You could call his paintings slightly skewed.
Louisiana artist and professor Michael Crespo is fascinated with stark contrasts. He paints fish set against cityscapes and squid floating in a sea of black.
In one of his paintings, there is a large sheep wearing a wreath of red roses.
The images he conjures are born out of, as he put it, “a thought on another day, in another field of mind, in another act of doing.”
“Legends and Lagoons,” a collection of Crespo’s oil paintings, is the featured collection at the David Lusk Gallery in the Laurelwood Shopping Center, near The University of Memphis. The show runs until March 30.
“My painting is about the beauty, the power, the vulnerability, and fragility of nature,” said Crespo.
Crespo, who was born in New Orleans in 1947, said he has always been around art.
“Michael now teaches at LSU,” said Melissa Taylor, director of the gallery. “This is his third show with us, and his work has been displayed in places around Memphis for almost ten years.”
For the last 30 years, Crespo’s watercolors and paintings have also been shown around the country.
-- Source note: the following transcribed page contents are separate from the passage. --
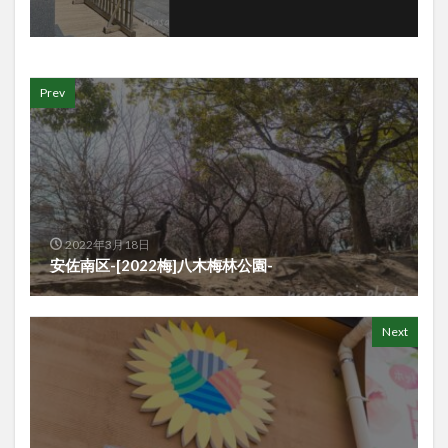
Prev
2022年3月18日
安佐南区-[2022梅]八木梅林公園-
Next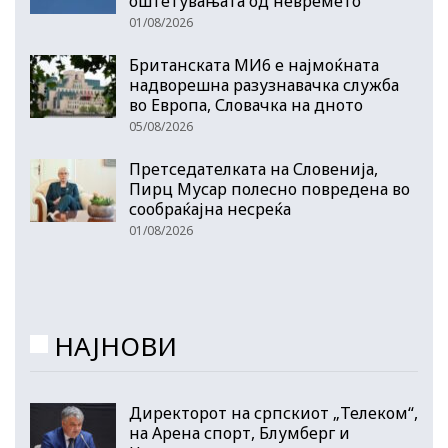
оштетувањата од невремето
01/08/2026
Британската МИ6 е најмоќната
надворешна разузнавачка служба
во Европа, Словачка на дното
05/08/2026
Претседателката на Словенија,
Пирц Мусар полесно повредена во
сообраќајна несреќа
01/08/2026
НАЈНОВИ
Директорот на српскиот „Телеком“,
на Арена спорт, Блумберг и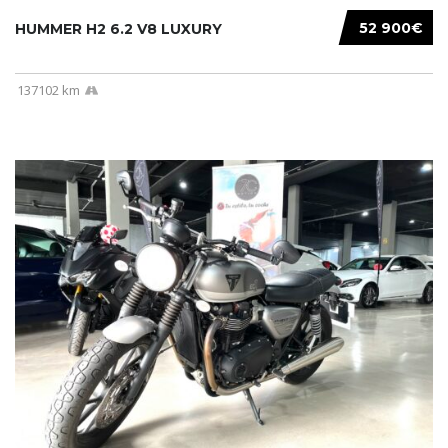
52 900€
HUMMER H2 6.2 V8 LUXURY
137102 km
He’s authored a series of painting instruction textbooks used in classrooms today.
The exhibition features close to twenty of Crespo’s paintings, in addition to some of his poetry.
“Michael typically paints things like an image of a bird, a fish or a flower against a black background, to make for a nice dramatic effect,” said Taylor.
“Lagoons and Legends” is the result.
“I find these traits mirrored in the human condition,” Crespo said. “I am also painting what I know — my own seascape of emotion and reason.”
He has included some of his poetry for visitors to the exhibition.
“Rest my form in dark, branching streams,” he writes, in the program notes for the collection. “Look afresh, for we are the skilled remnants of paradise.”
“Remnants,” another of his paintings, depicts a fragile dove flying against a murky city skyline.